The Constitution as amended does not include a provision directing how it is to be interpreted/construed. There may have existed common law or other rules of interpretation or construction of laws that may have varied from state to state existing at the time of framing/ratifying. Originalism is of fairly recent vintage. And originalism has evolved over time (perhaps coming back full circle as suggested earlier to original intent). The common law evolved. There is no longer (since Erie) a federal common law recognized by SCOTUS.
As I noted in an earlier comment, even at the Originalism Blog there is lacking unanimity on what constitutes originalism. Note in particular how the currently most prolific poster at that Blog seems to be saying at times "I am Not Rappaport!"
By the way, all textualists are not originalists and vice versa (if that's the way you like it).
Michael Ramsey, the most prolific poster at the Originalism Blog, has an Updated post on this post and comments at other blogs.
"Originalism's proponents on the Court (and in the academy) don't seek to "identify the original intent of the framers" because (a) their focus is on original public meaning not intent and (b) the framers' views/intent are not decisive in determining that meaning."
This doesn't seem correct to me, proponents of originalism don't always point to original intent, but they certainly sometimes do. You'll often hear the equivalent of saying "do you really think the Founders were thinking of X when they wrote that clause? Preposterous!"
Brett and Bart
I can see the argument that looking first at the text is the most commonly used form of legal interpretation, but surely you'd agree that if someone read a bunch of cases in various areas they would find that other things (such as canons of construction, or record of legislative intent, or the historical background at the time a law was adopted) are commonly called upon, sometimes even to trump the text by itself.
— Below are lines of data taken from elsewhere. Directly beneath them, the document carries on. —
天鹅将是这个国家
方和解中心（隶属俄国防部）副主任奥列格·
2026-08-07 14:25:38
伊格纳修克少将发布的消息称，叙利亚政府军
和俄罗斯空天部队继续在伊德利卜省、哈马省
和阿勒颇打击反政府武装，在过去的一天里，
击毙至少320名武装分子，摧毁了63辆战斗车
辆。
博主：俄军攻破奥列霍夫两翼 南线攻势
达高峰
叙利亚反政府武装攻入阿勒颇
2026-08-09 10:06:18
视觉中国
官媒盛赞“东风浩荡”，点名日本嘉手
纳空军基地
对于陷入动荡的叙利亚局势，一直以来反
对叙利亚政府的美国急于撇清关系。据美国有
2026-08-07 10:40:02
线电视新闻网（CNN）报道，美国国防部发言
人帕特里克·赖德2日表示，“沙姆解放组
A question for anyone here: how do originialists of the 'textualist' variety purport to deal with things like the Dormant Commerce Clause where there is no text at all, only intent?
"Don't all the justices like to pretend that the Constitution has a single meaning, and that each case thus has only one correct resolution? I thought that was a predicate of judicial review."
No they don't. Justice Breyer, e.g., accepts there are different possible meanings, so he has to determine the best approach and weigh different factors. But, for this bit of truth-telling, he is sniped at by some as a "legislator" or some such thing.
This is one more segment of "they aren't all the same."
"A question for anyone here: how do originialists of the 'textualist' variety purport to deal with things like the Dormant Commerce Clause where there is no text at all, only intent?"
The only intent that matters is that expressed in the text.
The mere fact that Art. I, Sec. 8 grants a power to Congress does not mean that power is exclusive to Congress.
Art. I, Sec. 10 sets forth what powers states may not exercise.
10A expressly reserves to the states all powers "not delegated to the United States by the Constitution, nor prohibited by it to the States."
The combination of these two provisions makes it plain that the states enjoy concurrent powers with the federal government on other items, subject to federal supremacy.
The plain text of the Commerce Clause only grants a "power to regulate commerce" regarding interstate, foriegn and Indian commerce. The Dormant Commerce Clause says that states may not improperly restrict interstate commerce. At best the latter is an inference (and not a necessary one) from the actual text.
Unlike several other constitutional provisions (such as the Copyright Clause and the 2nd Amendment) no purpose is stated in the text.
In order to get a purpose to support the inference one must dive into extra-textual areas such as intent of the drafters and ratifiers.